韓国科学技術省がブロックチェーン技術開発計画を発表

​韓国の科学技術省は2022年までに230億ウォン(約23億円)を調達することを目標とした巨大なブロックチェーン技術開発戦略を発表したとThe News Asia​​は6月21日に報道しました。同省の公式発表によれば、この新しいイニシアチブでは1万人ものブロックチェーン産業の専門家及び100社の企業を雇用し、同省の支援を受けて6つの既存のブロックチェーンパイロット拡張し、商品化する予定とのことです。これらのパイロットは不動産、オンライン投票、運送ロジスティックス、家畜記録管理、通関、国際電子メール流通などの分野へブロックチェーン技術を活用することを目指しています。

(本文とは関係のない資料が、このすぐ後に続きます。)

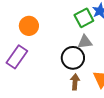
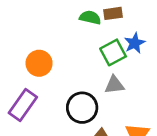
black circle: (73, 58) -> (82, 108), moved

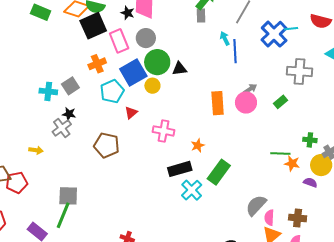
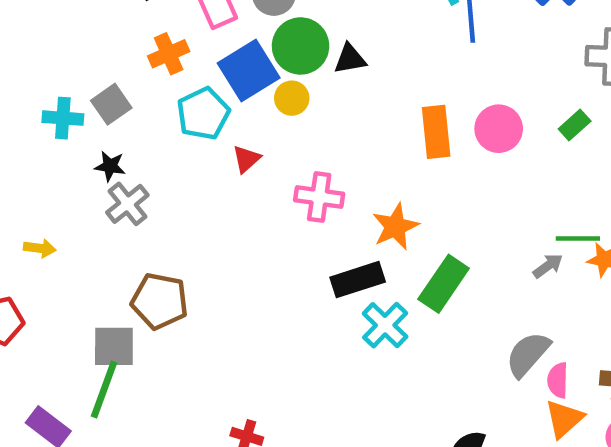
gray arrow: (250, 89) -> (548, 266), moved
gray cross: (62, 128) -> (127, 204), moved
brown pentagon: (107, 145) -> (160, 301), moved
orange star: (198, 145) -> (395, 227), size x1.5

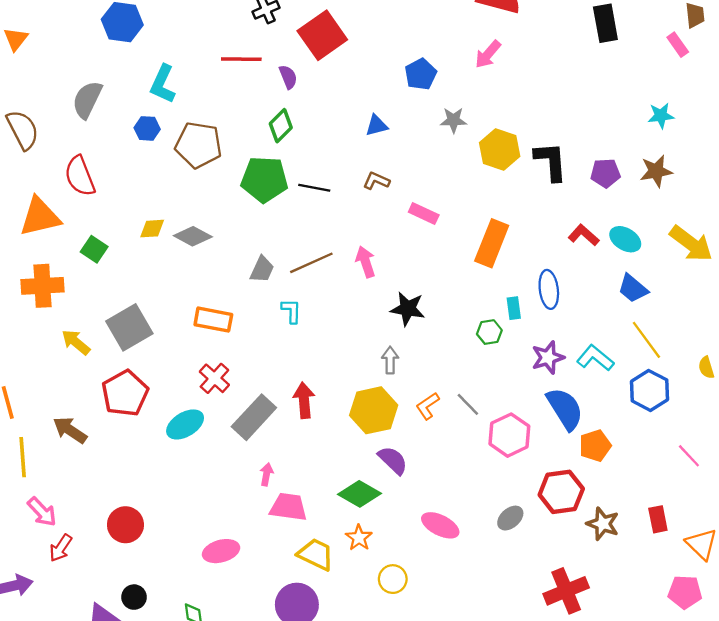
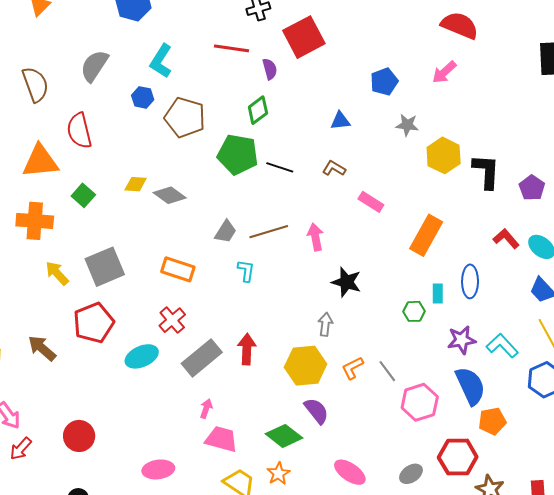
purple pentagon: (605, 173) -> (532, 188), turned 30

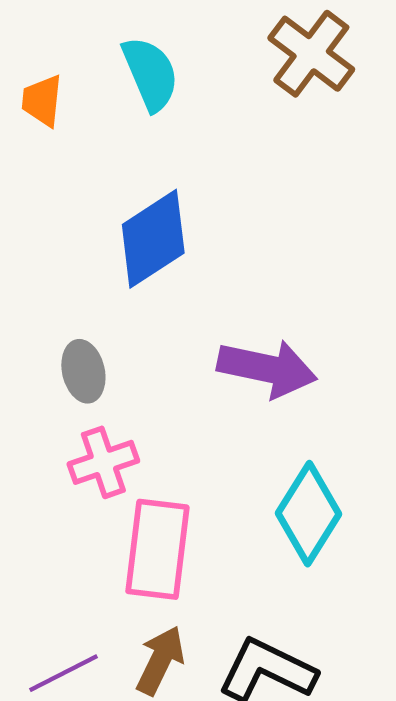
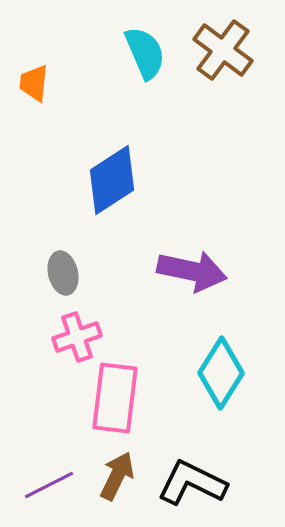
cyan semicircle: (150, 74) -> (145, 53), moved

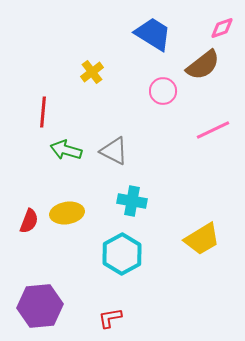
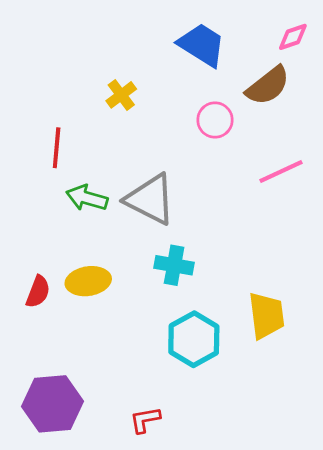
gray triangle: (114, 151) -> (150, 199), size x1.4
yellow trapezoid: (202, 239) -> (266, 315), turned -66
cyan hexagon: (122, 254) -> (194, 339), moved

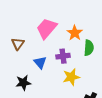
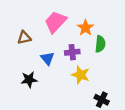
brown triangle: (18, 44) -> (24, 38), turned 40
yellow star: (71, 77) -> (81, 75), turned 30

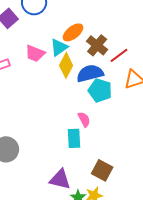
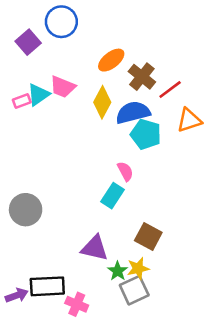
cyan triangle: (59, 47) -> (38, 95), moved
cyan rectangle: (74, 138) -> (112, 196), turned 36

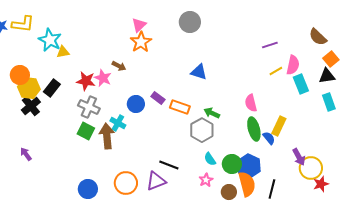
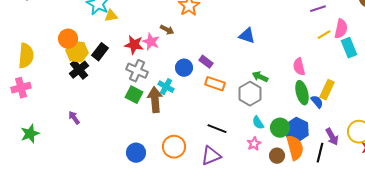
orange rectangle: (180, 107) -> (215, 84), moved
purple arrow: (299, 157) -> (332, 137), moved
purple triangle: (156, 181) -> (211, 156), moved

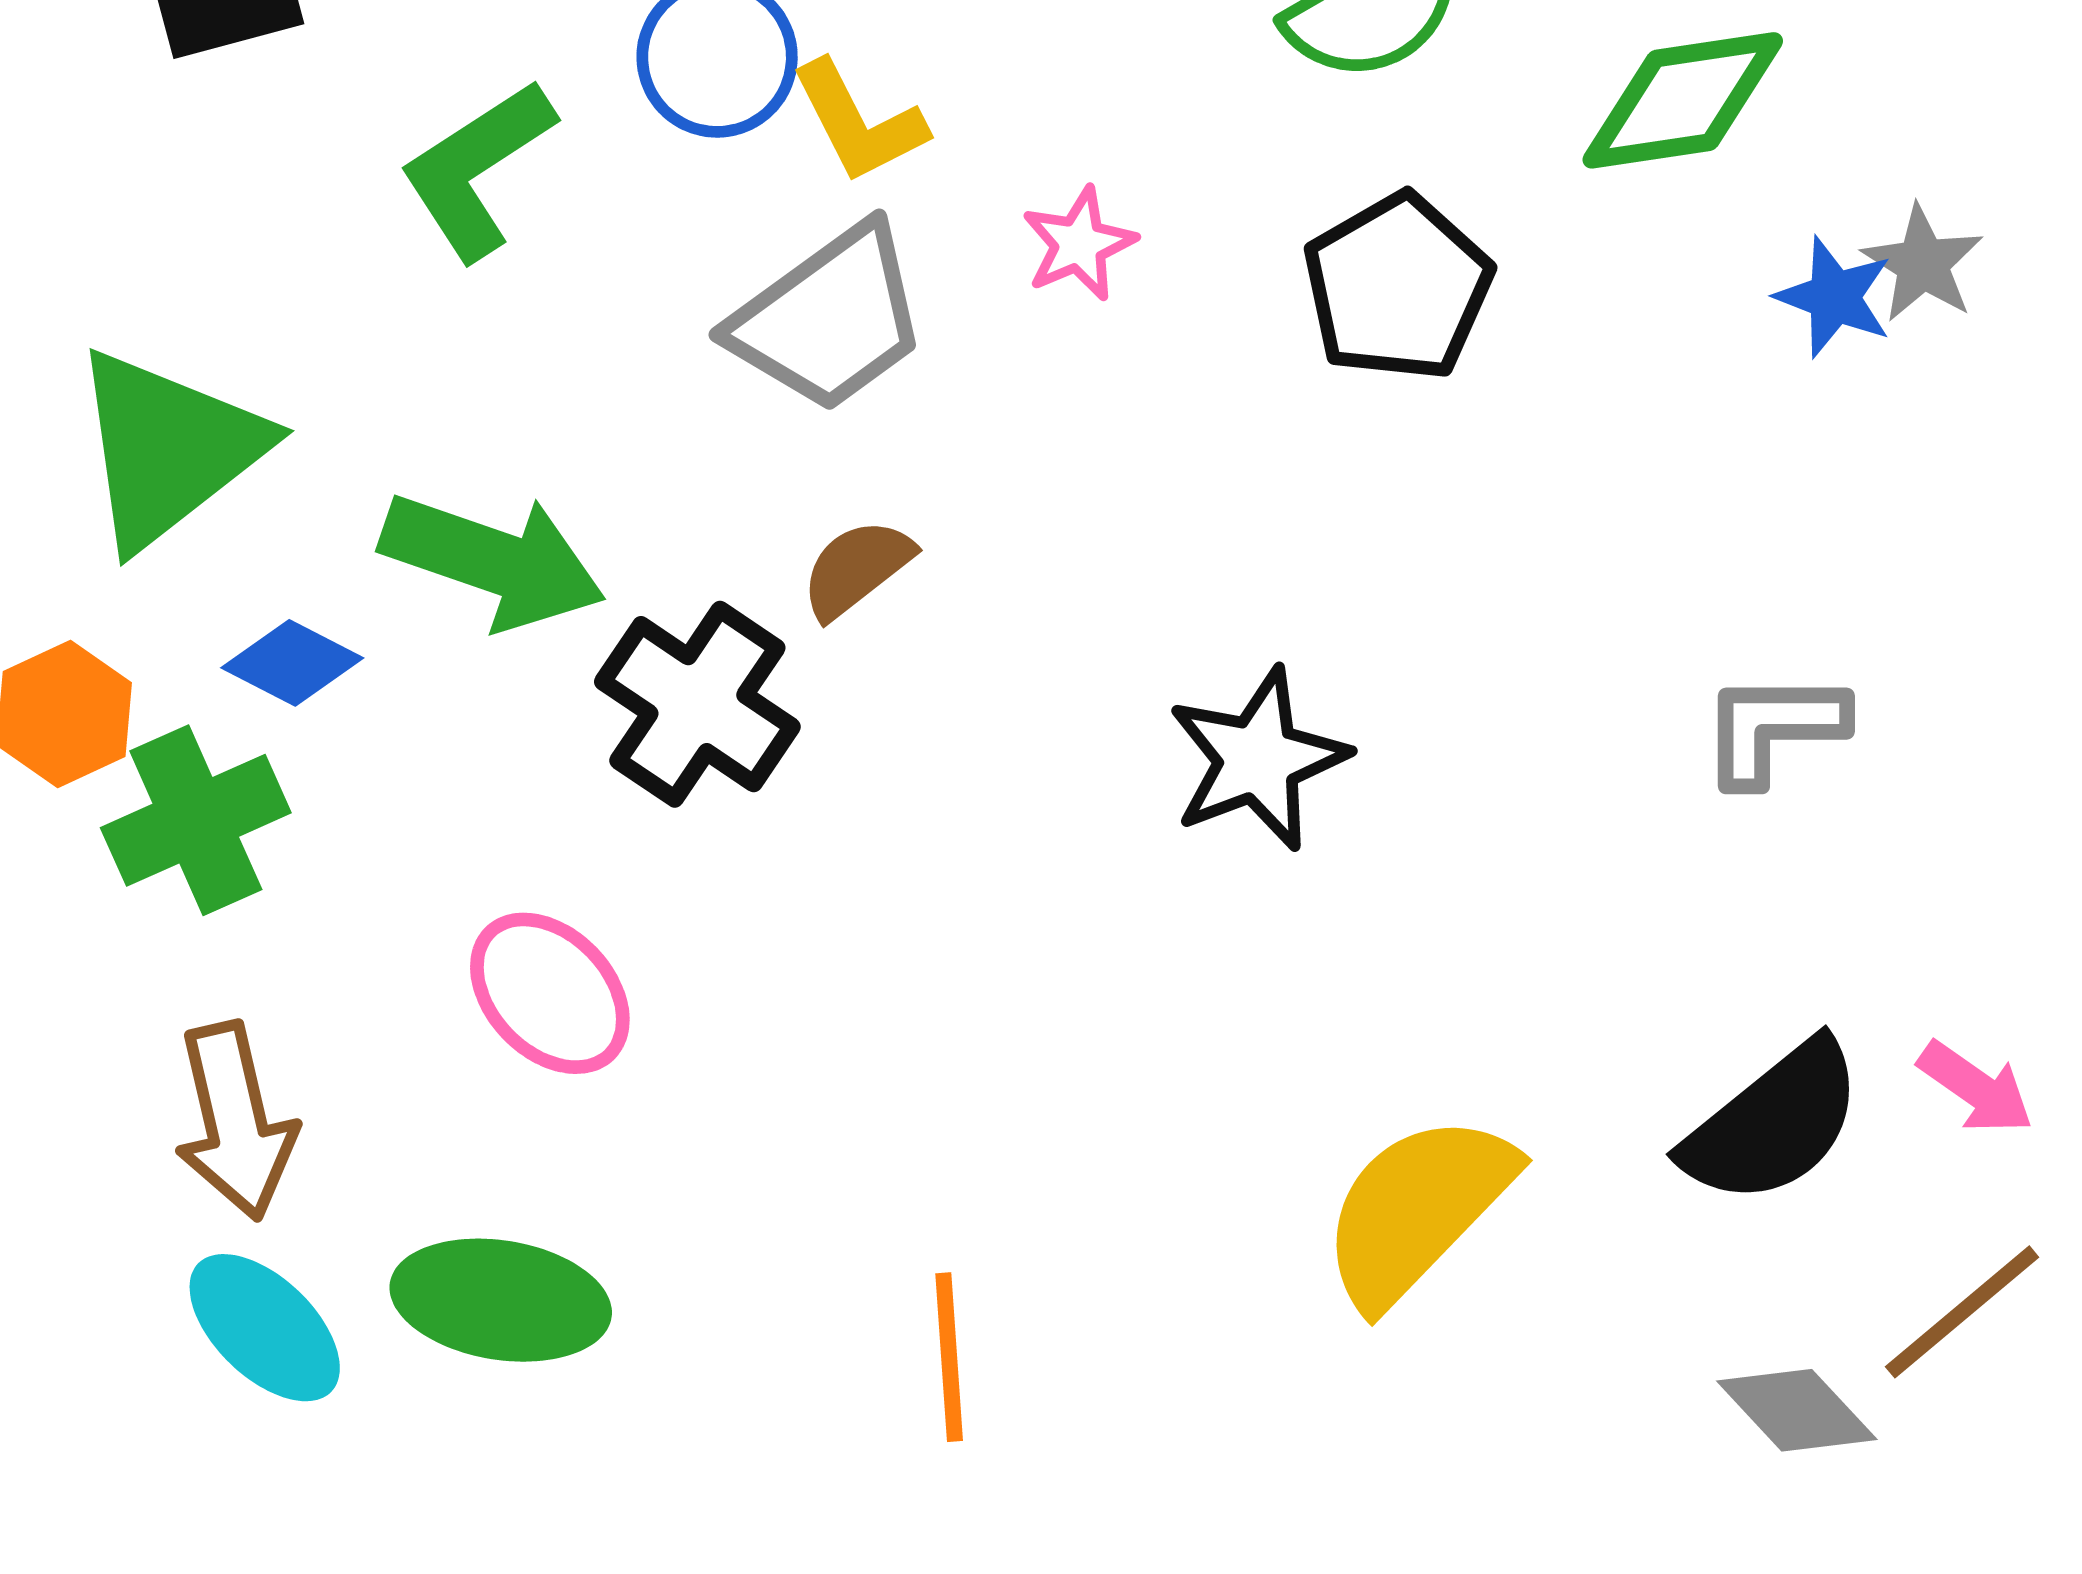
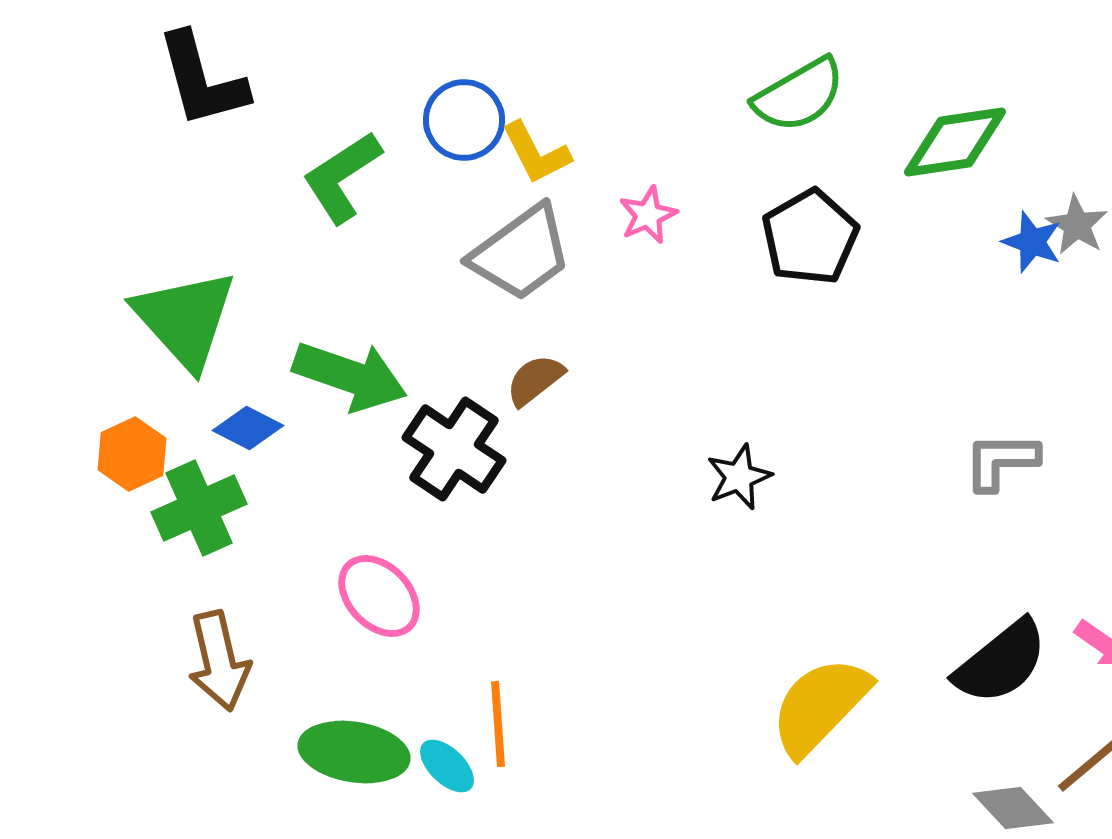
green triangle: (168, 448) -> (185, 319), turned -34
black star: (1258, 759) -> (739, 477), size x0.7
cyan ellipse: (265, 1328) -> (447, 766), moved, size x0.7
orange line: (949, 1357) -> (498, 724), moved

​さらに同省のプレリリースでは、「スマートシティ」「スマートファクトリー」プロジェクトや中古車産業へのブロックチェーンシステム、ブロックチェーン基盤の「安全な学校給食」の流通イニシアチブなどの、促進する予定のプライベートブロックチェーンイニシアチブの具体例も示されています。そして韓国政府は中小企業が効率良くブロックチェーンソリューションを実装できるように、将来的にBaaS (Blockchain-as-a-Service)​の開発を後押しする計画を立てています。これにより、ブロックチェーン研究プロジェクトやインフラ、ブロックチェーン技術サポートセンター、技術サポートセンターやサンドボックスなどの開発、さらにはスマートコントラクト特有の法的問題の検討にさらなる資金が充てられるようになるでしょう。

​韓国はブロックチェーン技術に大きな期待を寄せている

最近の韓国の暗号資産(仮想通貨)に関する注目ニュースといえばBithumbが33億円の盗難事件に焦点があてられていますが、今回のように韓国がブロックチェーン技術に着目して国を挙げた開発を計画しているというポジティブなニュースも今春から時折報道されています。5月には2020年までにキャッシュレス社会実現に向けたプロジェクトを実現するために、中央銀行がブロックチェーンの可能性を検討し始めました。そして同月には国内の暗号資産(仮想通貨)とブロックチェーンに関する法律改正を発表し、国内でのICOの再合法化が期待されています。さらにちょうど昨日、約1280億円の時価総額を持つモバイルゲーム会社Netmarble​は、ブロックチェーン技術が将来「全ての産業に適用される」と考えていると語りました。

コインパートナーの見解

​Bithumb事件の影響を受けていないことが伺える、暗号資産(仮想通貨)業界にとってポジティブなニュースです。五月の中央銀行がCBDC導入の検討を発表したのを筆頭に、韓国ではブロックチェーン技術開発が国を挙げたプロジェクトになりつつあります。

こうした一連の動きには、韓国がキャッシュレス社会の実現を目標に掲げていることが大きく関与していると考えます。ブロックチェーン台頭以前から、韓国ではカード決済が大きく普及しているなど、現金を使わない支払い方法というのに寛容な姿勢を見せています。(原因としては韓国ウォンだと1000ウォン(100円)から紙幣があるため、現金支払いは札束がカサ増しして面倒であることなどが挙げられるでしょう。)そのため、今後も暗号資産(仮想通貨)の価格推移とは関係なく同国のプロジェクトは進んでいくのではないかと考えられます。